How you motivate one person may not apply to another. Employee A may need regular guidance whereas Employee B may perform at their peak when given a lot of autonomy. Managing a staff effectively is no small task. We work in an environment where oftentimes the unexpected is commonplace. Amidst this organized chaos, skillful supervisors recognize that communicating the same message to different people must be tailored to individual personalities.
It starts at the top.
Consistency is key
Owner-operators, managers, and supervisors wear many hats. In a given day they may need to play the role of mentor, teacher, psychologist, disciplinarian, decision-maker, factfinder, problem-solver, motivator, and mediator. To successfully build a solid team with minimal turnover, consistency in managing employees, just it applies to your food and services, is a key ingredient. If your staff can rely on you to communicate with them and respond to their situations with consistency, they will know what your expectations are for any situation and they should anticipate the consequences of not meeting your expectations.
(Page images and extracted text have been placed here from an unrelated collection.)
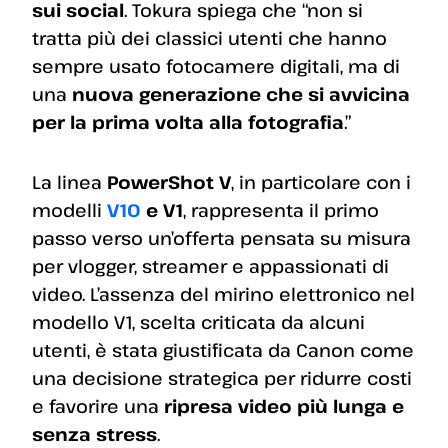
sui social
. Tokura spiega che “non si
tratta più dei classici utenti che hanno
sempre usato fotocamere digitali, ma di
una
nuova generazione che si avvicina
per la prima volta alla fotografia
.”
La linea
PowerShot V
, in particolare con i
modelli
V10
e V1
, rappresenta il primo
passo verso un’offerta pensata su misura
per vlogger, streamer e appassionati di
video. L’assenza del mirino elettronico nel
modello V1, scelta criticata da alcuni
utenti, è stata giustificata da Canon come
una decisione strategica per ridurre costi
e favorire una
ripresa video più lunga e
senza stress
.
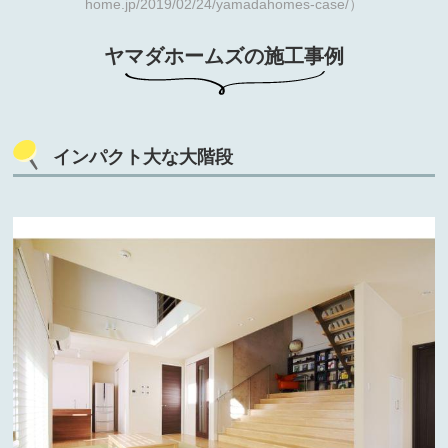
home.jp/2019/02/24/yamadahomes-case/）
ヤマダホームズの施工事例
インパクト大な大階段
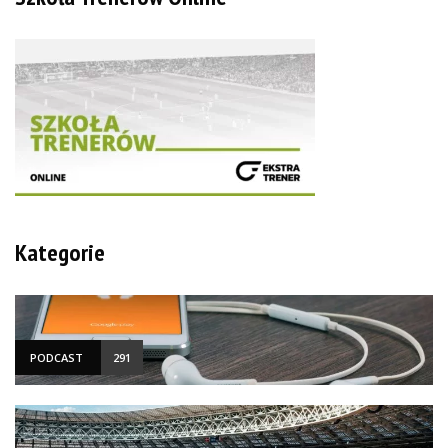
Kategorie
PODCAST
291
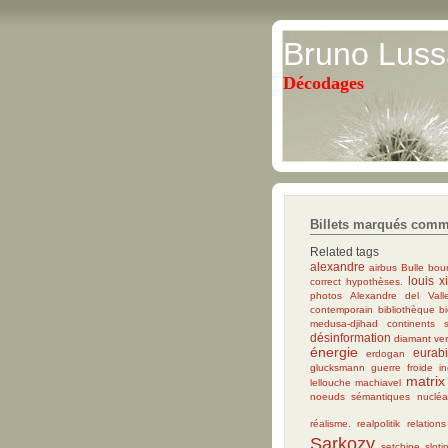
Bruno Luss
Décodages
Billets marqués comme
Related tags
alexandre
airbus
Bulle bour
louis x
correct
hypothèses.
photos
Alexandre del Vall
contemporain
bibliothèque
b
medusa-djihad
continents 
désinformation
diamant ve
énergie
eurab
erdogan
glucksmann
guerre froide
i
matrix
lellouche
machiavel
noeuds sémantiques
nucléa
réalisme.
realpolitik
relation
Sarkozy
setchine
sloti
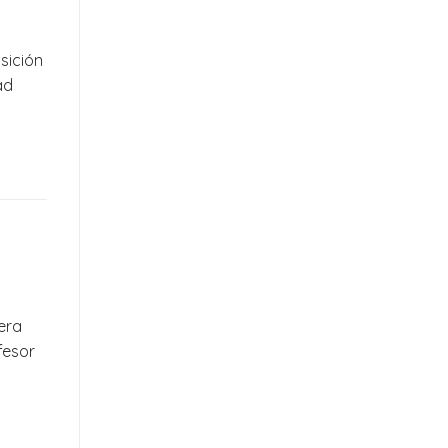
sición
ad
rera
fesor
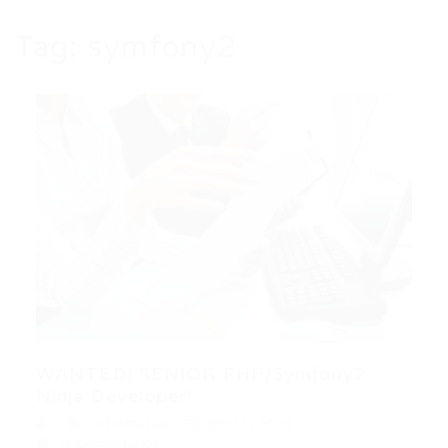
Tag:
symfony2
WANTED! SENIOR PHP/Symfony2
Ninja Developer!
Informática
09/11/2016
0 Comentários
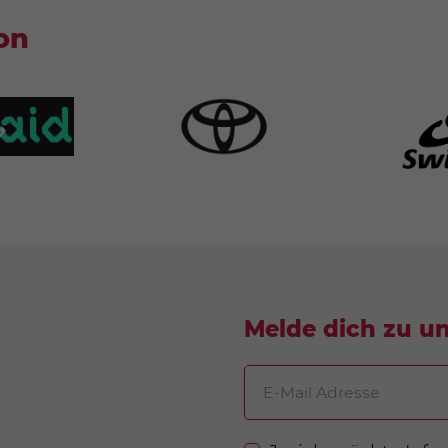
on
Melde dich zu u
E-Mail Adresse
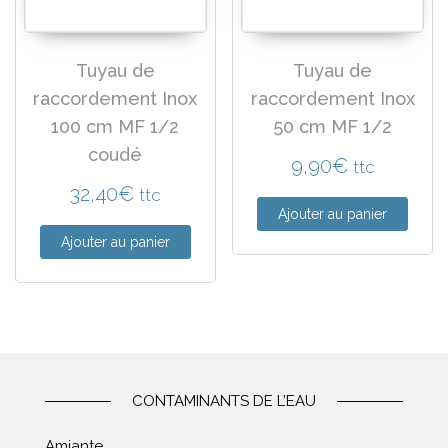
Tuyau de
Tuyau de
raccordement Inox
raccordement Inox
100 cm MF 1/2
50 cm MF 1/2
coudé
9,90
€
ttc
32,40
€
ttc
Ajouter au panier
Ajouter au panier
CONTAMINANTS DE L’EAU
Amiante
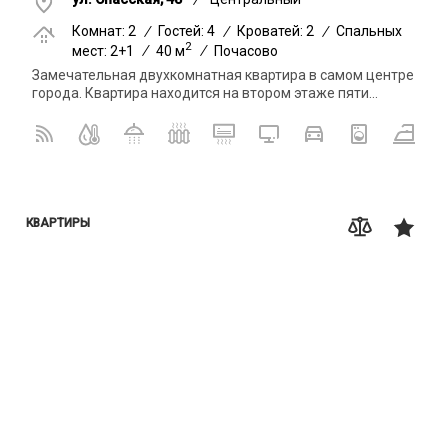
Комнат: 2
/
Гостей: 4
/
Кроватей: 2
/
Спальных
2
мест: 2+1
/
40 м
/
Почасово
Замечательная двухкомнатная квартира в самом центре
города. Квартира находится на втором этаже пяти...
КВАРТИРЫ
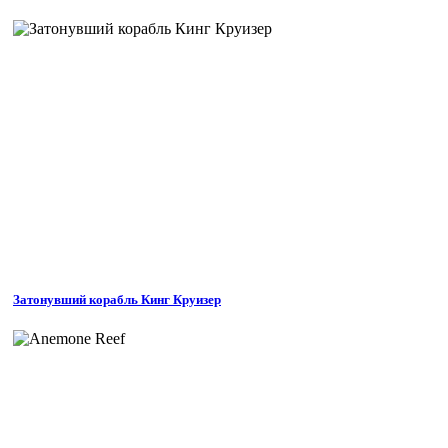
Затонувший корабль Кинг Круизер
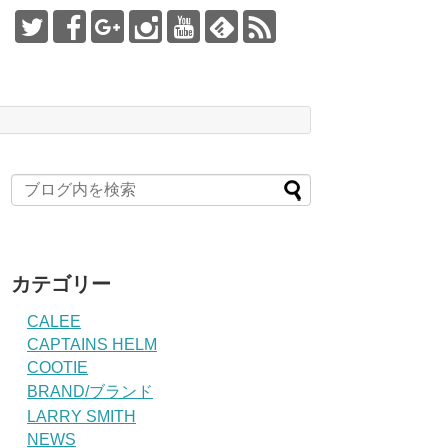
カテゴリー
CALEE
CAPTAINS HELM
COOTIE
BRAND/ブランド
LARRY SMITH
NEWS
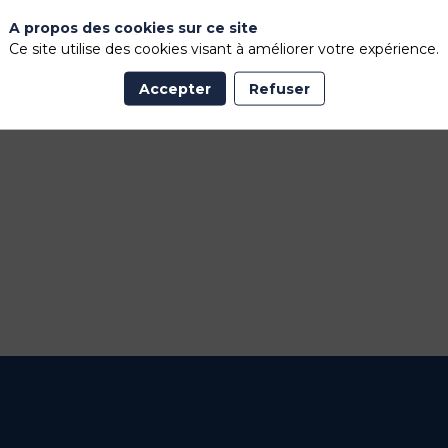
A propos des cookies sur ce site
Ce site utilise des cookies visant à améliorer votre expérience.
Accepter
Refuser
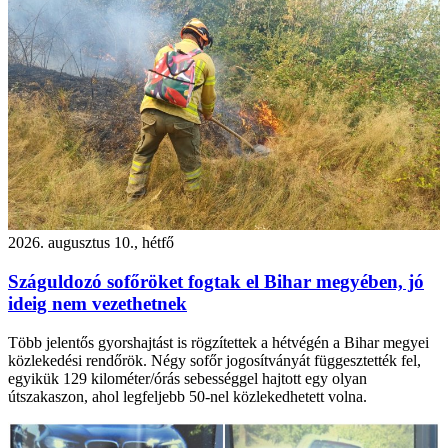
2026. augusztus 10., hétfő
Száguldozó sofőröket fogtak el Bihar megyében, jó
ideig nem vezethetnek
Több jelentős gyorshajtást is rögzítettek a hétvégén a Bihar megyei
közlekedési rendőrök. Négy sofőr jogosítványát függesztették fel,
egyikük 129 kilométer/órás sebességgel hajtott egy olyan
útszakaszon, ahol legfeljebb 50-nel közlekedhetett volna.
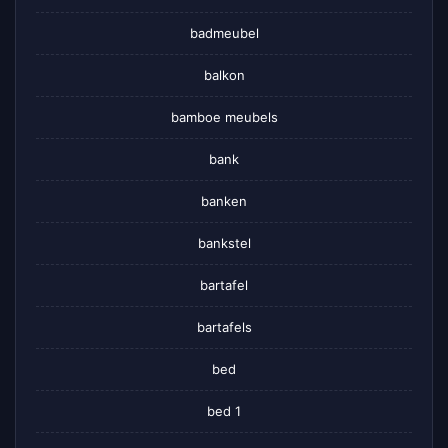
badmeubel
balkon
bamboe meubels
bank
banken
bankstel
bartafel
bartafels
bed
bed 1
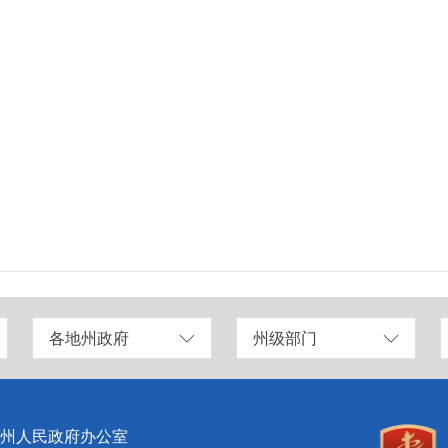
各地州政府
州级部门
州人民政府办公室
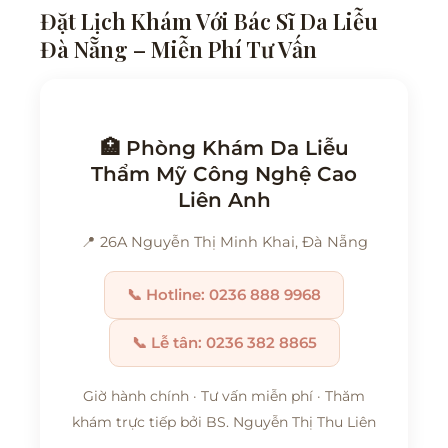
Đặt Lịch Khám Với Bác Sĩ Da Liễu
Đà Nẵng – Miễn Phí Tư Vấn
🏥 Phòng Khám Da Liễu
Thẩm Mỹ Công Nghệ Cao
Liên Anh
📍 26A Nguyễn Thị Minh Khai, Đà Nẵng
📞 Hotline: 0236 888 9968
📞 Lễ tân: 0236 382 8865
Giờ hành chính · Tư vấn miễn phí · Thăm
khám trực tiếp bởi BS. Nguyễn Thị Thu Liên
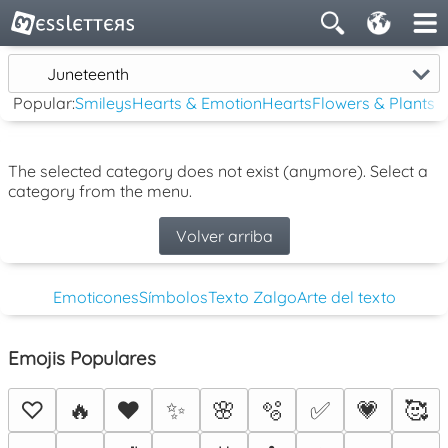
Juneteenth
Popular:
Smileys
Hearts & Emotion
Hearts
Flowers & Plants
The selected category does not exist (anymore). Select a
category from the menu.
Volver arriba
Emoticones
Símbolos
Texto Zalgo
Arte del texto
Emojis Populares
♡
🔥
❤️
✨
🌸
🫧
✅
💗
🥰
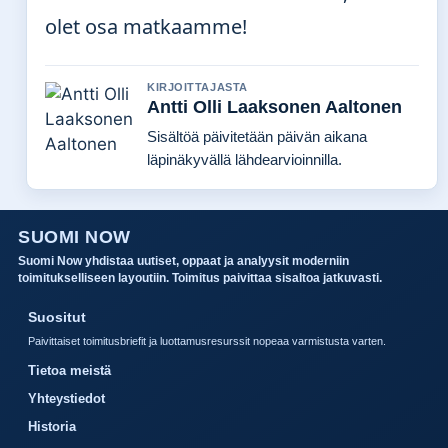
olet osa matkaamme!
KIRJOITTAJASTA
Antti Olli Laaksonen Aaltonen
Sisältöä päivitetään päivän aikana
läpinäkyvällä lähdearvioinnilla.
SUOMI NOW
Suomi Now yhdistaa uutiset, oppaat ja analyysit moderniin
toimitukselliseen layoutiin. Toimitus paivittaa sisaltoa jatkuvasti.
Suositut
Paivittaiset toimitusbriefit ja luottamusresurssit nopeaa varmistusta varten.
Tietoa meistä
Yhteystiedot
Historia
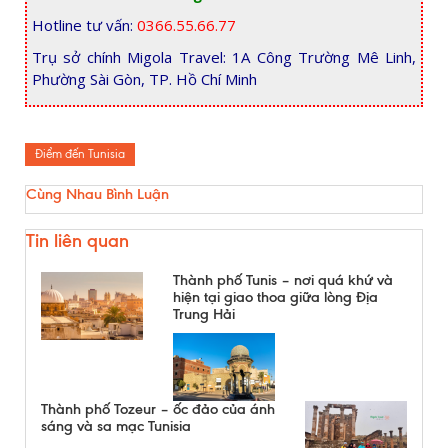
Hotline tư vấn:
0366.55.66.77
Trụ sở chính Migola Travel: 1A Công Trường Mê Linh,
Phường Sài Gòn, TP. Hồ Chí Minh
Điểm đến Tunisia
Cùng Nhau Bình Luận
Tin liên quan
Thành phố Tunis – nơi quá khứ và
hiện tại giao thoa giữa lòng Địa
Trung Hải
Thành phố Tozeur – ốc đảo của ánh
sáng và sa mạc Tunisia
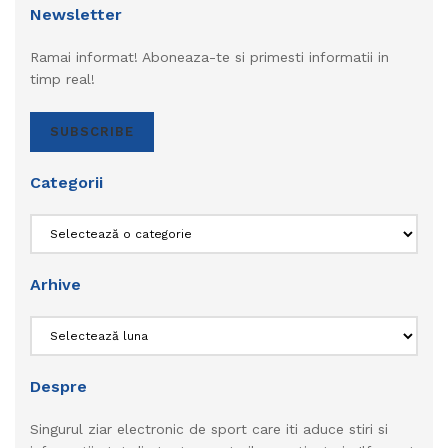
Newsletter
Ramai informat! Aboneaza-te si primesti informatii in
timp real!
SUBSCRIBE
Categorii
Categorii
Arhive
Arhive
Despre
Singurul ziar electronic de sport care iti aduce stiri si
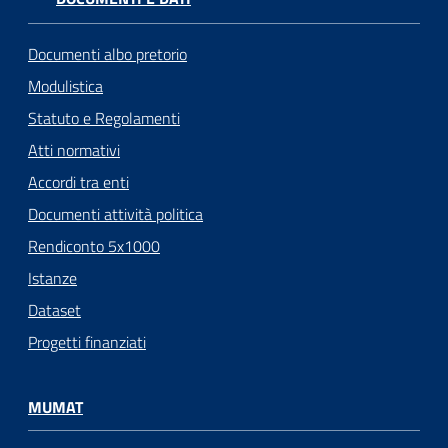
Documenti albo pretorio
Modulistica
Statuto e Regolamenti
Atti normativi
Accordi tra enti
Documenti attività politica
Rendiconto 5x1000
Istanze
Dataset
Progetti finanziati
MUMAT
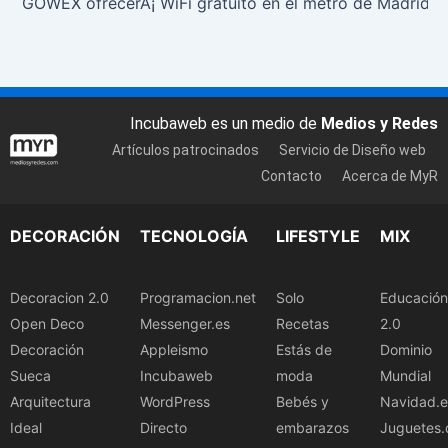
GOWEX ofrecerÃ¡ WiFi gratuito en el metro de Madrid
Incubaweb es un medio de
Medios y Redes
Artículos patrocinados
Servicio de Diseño web
Contacto
Acerca de MyR
DECORACIÓN
TECNOLOGÍA
LIFESTYLE
MIX
Decoracion 2.0
Programacion.net
Solo
Educación
Open Deco
Messenger.es
Recetas
2.0
Decoración
Appleismo
Estás de
Dominio
Sueca
Incubaweb
moda
Mundial
Arquitectura
WordPress
Bebés y
Navidad.e
Ideal
Directo
embarazos
Juguetes.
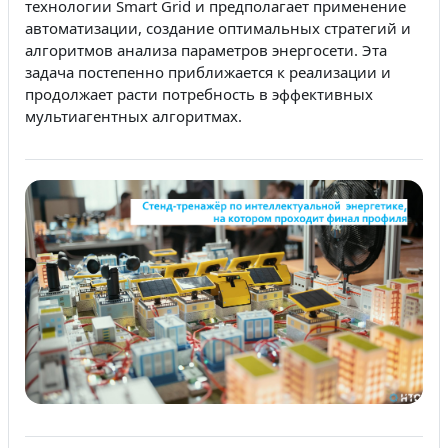
технологии Smart Grid и предполагает применение
автоматизации, создание оптимальных стратегий и
алгоритмов анализа параметров энергосети. Эта
задача постепенно приближается к реализации и
продолжает расти потребность в эффективных
мультиагентных алгоритмах.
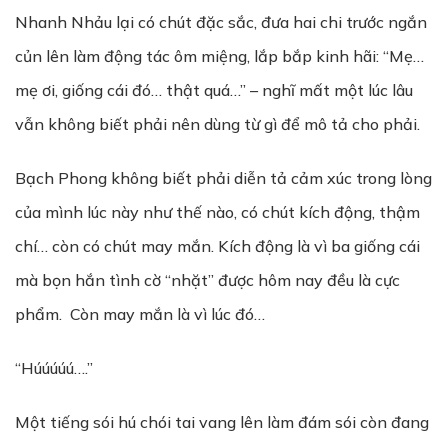
Nhanh Nhảu lại có chút đặc sắc, đưa hai chi trước ngắn
củn lên làm động tác ôm miệng, lắp bắp kinh hãi: “Mẹ…
mẹ ơi, giống cái đó… thật quá…” – nghĩ mất một lúc lâu
vẫn không biết phải nên dùng từ gì để mô tả cho phải.
Bạch Phong không biết phải diễn tả cảm xúc trong lòng
của mình lúc này như thế nào, có chút kích động, thậm
chí… còn có chút may mắn. Kích động là vì ba giống cái
mà bọn hắn tình cờ “nhặt” được hôm nay đều là cực
phẩm. Còn may mắn là vì lúc đó…
“Húúúúú….”
Một tiếng sói hú chói tai vang lên làm đám sói còn đang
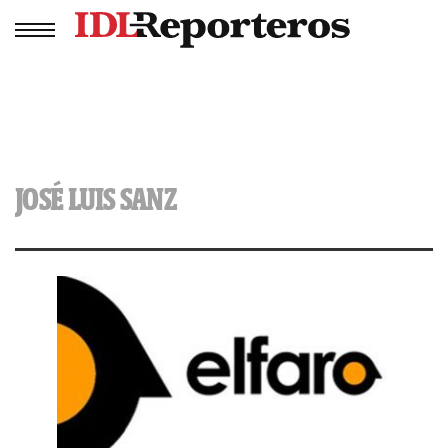
JOSÉ LUIS SANZ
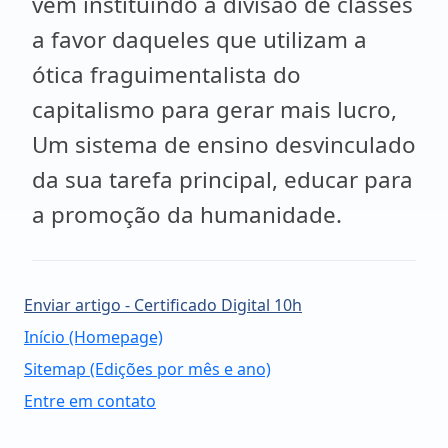
vem instituindo a divisão de classes
a favor daqueles que utilizam a
ótica fraguimentalista do
capitalismo para gerar mais lucro,
Um sistema de ensino desvinculado
da sua tarefa principal, educar para
a promoção da humanidade.
Enviar artigo - Certificado Digital 10h
Início (Homepage)
Sitemap (Edições por mês e ano)
Entre em contato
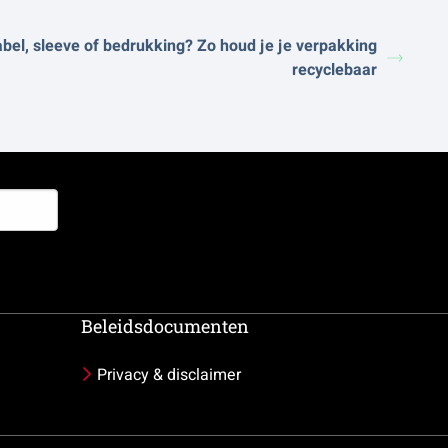
bel, sleeve of bedrukking? Zo houd je je verpakking
recyclebaar
Beleidsdocumenten
Privacy & disclaimer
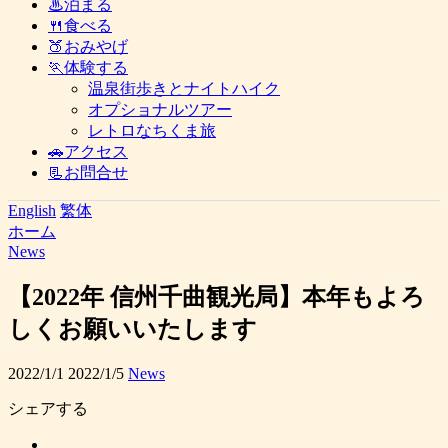
♨泊まる
🍴食べる
🍑おみやげ
🏃体験する
温泉街歩きとナイトハイク
オプショナルツアー
レトロなちくま旅
🚗アクセス
📃お問合せ
English
繁体
ホーム
News
【2022年 信州千曲観光局】本年もよろ
しくお願いいたします
2022/1/1
2022/1/5
News
シェアする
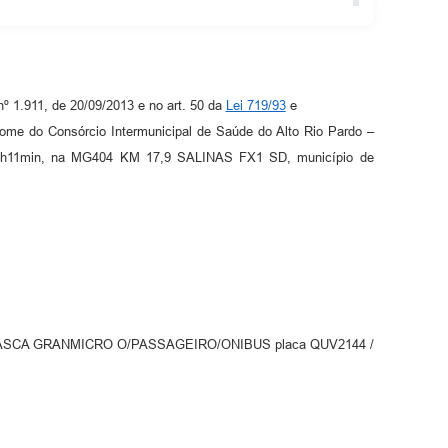
º 1.911, de 20/09/2013 e no art. 50 da
Lei 719/93
e
me do Consórcio Intermunicipal de Saúde do Alto Rio Pardo –
às 15h11min, na MG404 KM 17,9 SALINAS FX1 SD, município de
M. BENZ MASCA GRANMICRO O/PASSAGEIRO/ONIBUS placa QUV2144 /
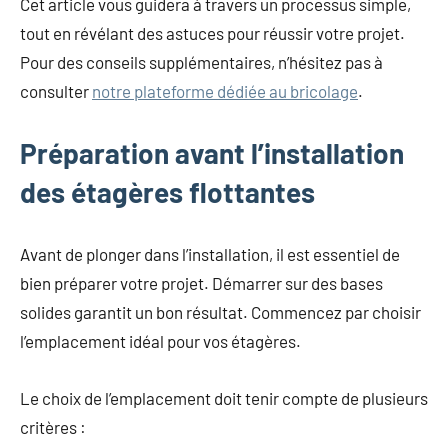
Cet article vous guidera à travers un processus simple,
tout en révélant des astuces pour réussir votre projet.
Pour des conseils supplémentaires, n’hésitez pas à
consulter
notre plateforme dédiée au bricolage
.
Préparation avant l’installation
des étagères flottantes
Avant de plonger dans l’installation, il est essentiel de
bien préparer votre projet. Démarrer sur des bases
solides garantit un bon résultat. Commencez par choisir
l’emplacement idéal pour vos étagères.
Le choix de l’emplacement doit tenir compte de plusieurs
critères :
If we want our employees working to reach their potential, we have the same responsibility. Committing to being the best boss possible is acknowledging that we, like our staff, are a work in progress. While nothing beats real world experience, making the time to read books, blogs, and articles about anything related to “the art of managing a staff,” taking conflict resolutions seminars, consulting with human resource professionals and colleagues, including friends and advisors in different professions, is time very well spent.
A new perspective
If I am having an internal conflict about a particular employee situation, I sometimes ask a friend, family member, or anyone who’s opinion I value. Inquiring, “I’d like to ask your opinion about a situation I am having with an employee and get your feedback,” has led to useful insight and different perspectives through the lens of someone completely disconnected from your day-to-day operation.
Unlike our employees, we do not always have the guidance of a manager to assess our performance. As a result, being open-minded and motivated to improve as a boss is an important obligation you have to your business, your staff, and yourself. We are all a work in progress. If you are going to talk the talk, you need to walk the walk.
If you expect your employees to be enthusiastic, conscientious, and customer service driven, those in charge must cultivate an environment where nothing less is expected. Staff takes cues from their supervisor(s), as they set the bar for what is and is not acceptable. Decide what the underlying principles of working for your operation are going to be. Then live, breathe, and enforce them. Find the balance between empathizing with and coaching your employees, while creating a culture of high-standards and excellence.
In an industry, notorious for turnover, keeping a core, very solid, (well-trained) team of employees together is a slice of the success pie. There is an interesting parallel between long-time employees and long-time customers.